• What you should do:
Once you reach the line containing "Permitting complexity" in the entries below, write out that line and each one after it down to the line containing "By analysing the", exactly and with nothing added.

• Provided records:
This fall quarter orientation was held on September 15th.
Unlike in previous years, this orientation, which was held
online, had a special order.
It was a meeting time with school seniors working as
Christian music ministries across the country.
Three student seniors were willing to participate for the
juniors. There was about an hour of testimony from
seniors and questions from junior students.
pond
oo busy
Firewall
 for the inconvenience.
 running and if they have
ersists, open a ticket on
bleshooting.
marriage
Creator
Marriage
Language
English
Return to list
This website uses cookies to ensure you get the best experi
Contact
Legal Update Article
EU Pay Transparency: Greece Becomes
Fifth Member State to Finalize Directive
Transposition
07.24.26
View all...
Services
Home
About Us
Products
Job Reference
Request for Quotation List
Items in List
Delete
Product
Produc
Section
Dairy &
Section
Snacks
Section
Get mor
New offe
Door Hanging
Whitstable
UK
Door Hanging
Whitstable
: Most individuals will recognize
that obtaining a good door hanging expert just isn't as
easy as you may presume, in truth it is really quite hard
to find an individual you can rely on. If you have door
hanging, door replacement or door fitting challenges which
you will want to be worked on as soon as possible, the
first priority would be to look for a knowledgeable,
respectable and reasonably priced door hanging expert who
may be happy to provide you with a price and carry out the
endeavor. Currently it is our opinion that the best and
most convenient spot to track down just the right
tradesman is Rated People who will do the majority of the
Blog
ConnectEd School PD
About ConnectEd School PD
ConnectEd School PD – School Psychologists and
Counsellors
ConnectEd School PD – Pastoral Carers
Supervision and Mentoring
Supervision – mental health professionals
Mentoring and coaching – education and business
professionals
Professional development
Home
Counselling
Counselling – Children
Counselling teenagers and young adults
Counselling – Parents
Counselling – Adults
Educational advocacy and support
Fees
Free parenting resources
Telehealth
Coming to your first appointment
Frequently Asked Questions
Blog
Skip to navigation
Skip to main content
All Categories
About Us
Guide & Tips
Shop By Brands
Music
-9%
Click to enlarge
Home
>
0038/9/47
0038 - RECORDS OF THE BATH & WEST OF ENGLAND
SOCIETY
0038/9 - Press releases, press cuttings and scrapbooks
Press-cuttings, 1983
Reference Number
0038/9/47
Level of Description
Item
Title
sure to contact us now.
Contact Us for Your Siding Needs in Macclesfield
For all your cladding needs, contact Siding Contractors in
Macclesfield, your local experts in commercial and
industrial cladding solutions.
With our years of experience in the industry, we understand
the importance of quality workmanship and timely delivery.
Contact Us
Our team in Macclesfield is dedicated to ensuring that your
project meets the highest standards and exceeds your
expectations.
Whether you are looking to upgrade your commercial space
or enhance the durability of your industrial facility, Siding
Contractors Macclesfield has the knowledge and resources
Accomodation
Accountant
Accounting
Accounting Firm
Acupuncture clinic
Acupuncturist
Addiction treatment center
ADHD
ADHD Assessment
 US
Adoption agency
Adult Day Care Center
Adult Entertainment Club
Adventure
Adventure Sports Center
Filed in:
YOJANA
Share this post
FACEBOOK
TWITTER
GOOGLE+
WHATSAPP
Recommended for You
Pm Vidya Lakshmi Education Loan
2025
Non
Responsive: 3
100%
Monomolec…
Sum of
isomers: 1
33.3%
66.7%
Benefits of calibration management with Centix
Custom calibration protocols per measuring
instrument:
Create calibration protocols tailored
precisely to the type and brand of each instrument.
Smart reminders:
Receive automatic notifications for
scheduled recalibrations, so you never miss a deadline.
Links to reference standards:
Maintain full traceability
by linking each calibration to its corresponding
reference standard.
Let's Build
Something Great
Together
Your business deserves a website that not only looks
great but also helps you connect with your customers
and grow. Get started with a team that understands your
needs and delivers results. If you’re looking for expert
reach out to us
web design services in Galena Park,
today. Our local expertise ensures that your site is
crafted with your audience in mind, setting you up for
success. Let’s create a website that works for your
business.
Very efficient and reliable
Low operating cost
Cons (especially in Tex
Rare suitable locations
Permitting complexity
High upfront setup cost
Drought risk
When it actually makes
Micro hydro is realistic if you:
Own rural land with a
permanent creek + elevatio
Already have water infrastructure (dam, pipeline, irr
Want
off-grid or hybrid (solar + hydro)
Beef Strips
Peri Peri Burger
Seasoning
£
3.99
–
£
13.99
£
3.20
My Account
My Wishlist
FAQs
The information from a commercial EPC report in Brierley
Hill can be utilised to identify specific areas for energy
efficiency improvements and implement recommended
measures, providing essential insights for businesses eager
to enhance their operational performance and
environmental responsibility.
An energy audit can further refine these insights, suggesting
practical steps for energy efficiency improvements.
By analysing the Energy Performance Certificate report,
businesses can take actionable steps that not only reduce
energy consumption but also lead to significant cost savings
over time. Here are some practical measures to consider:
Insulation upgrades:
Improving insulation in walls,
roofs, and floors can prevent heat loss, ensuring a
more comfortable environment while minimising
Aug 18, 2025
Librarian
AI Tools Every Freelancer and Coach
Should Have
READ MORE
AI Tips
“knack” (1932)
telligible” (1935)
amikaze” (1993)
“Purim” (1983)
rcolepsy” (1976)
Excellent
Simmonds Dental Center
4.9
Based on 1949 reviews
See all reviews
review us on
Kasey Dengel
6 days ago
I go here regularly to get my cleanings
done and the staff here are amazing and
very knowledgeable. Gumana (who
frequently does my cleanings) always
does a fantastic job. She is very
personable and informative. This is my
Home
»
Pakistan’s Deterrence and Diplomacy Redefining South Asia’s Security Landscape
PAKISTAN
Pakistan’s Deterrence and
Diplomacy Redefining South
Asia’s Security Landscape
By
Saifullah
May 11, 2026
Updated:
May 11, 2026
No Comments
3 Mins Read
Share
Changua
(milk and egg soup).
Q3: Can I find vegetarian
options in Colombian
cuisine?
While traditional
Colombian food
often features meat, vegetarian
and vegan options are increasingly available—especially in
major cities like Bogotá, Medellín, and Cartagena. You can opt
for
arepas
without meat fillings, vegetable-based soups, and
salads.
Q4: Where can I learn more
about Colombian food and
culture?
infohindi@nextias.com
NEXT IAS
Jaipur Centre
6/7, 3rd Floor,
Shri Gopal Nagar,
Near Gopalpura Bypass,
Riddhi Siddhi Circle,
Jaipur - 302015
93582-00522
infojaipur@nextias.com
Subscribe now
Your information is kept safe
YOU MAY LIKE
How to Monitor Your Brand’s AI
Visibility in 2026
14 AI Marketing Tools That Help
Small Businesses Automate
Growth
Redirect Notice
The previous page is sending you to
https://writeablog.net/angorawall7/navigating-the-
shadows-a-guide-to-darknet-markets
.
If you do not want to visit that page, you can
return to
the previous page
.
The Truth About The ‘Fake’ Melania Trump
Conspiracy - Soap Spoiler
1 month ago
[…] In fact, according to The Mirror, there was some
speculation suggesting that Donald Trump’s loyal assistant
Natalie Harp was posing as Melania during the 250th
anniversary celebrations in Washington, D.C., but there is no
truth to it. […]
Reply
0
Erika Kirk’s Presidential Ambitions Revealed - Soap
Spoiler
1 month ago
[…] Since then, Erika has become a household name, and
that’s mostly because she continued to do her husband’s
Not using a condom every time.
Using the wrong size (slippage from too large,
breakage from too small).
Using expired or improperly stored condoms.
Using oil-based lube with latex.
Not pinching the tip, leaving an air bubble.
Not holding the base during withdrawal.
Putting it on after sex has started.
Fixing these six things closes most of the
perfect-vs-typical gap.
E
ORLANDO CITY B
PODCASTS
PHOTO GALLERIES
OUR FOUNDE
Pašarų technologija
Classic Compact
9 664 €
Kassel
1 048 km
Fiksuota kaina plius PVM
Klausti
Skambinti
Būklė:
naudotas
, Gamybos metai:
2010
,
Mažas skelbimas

• Task output:
Permitting complexity
High upfront setup cost
Drought risk
When it actually makes
Micro hydro is realistic if you:
Own rural land with a
permanent creek + elevatio
Already have water infrastructure (dam, pipeline, irr
Want
off-grid or hybrid (solar + hydro)
Beef Strips
Peri Peri Burger
Seasoning
£
3.99
–
£
13.99
£
3.20
My Account
My Wishlist
FAQs
The information from a commercial EPC report in Brierley
Hill can be utilised to identify specific areas for energy
efficiency improvements and implement recommended
measures, providing essential insights for businesses eager
to enhance their operational performance and
environmental responsibility.
An energy audit can further refine these insights, suggesting
practical steps for energy efficiency improvements.
By analysing the Energy Performance Certificate report,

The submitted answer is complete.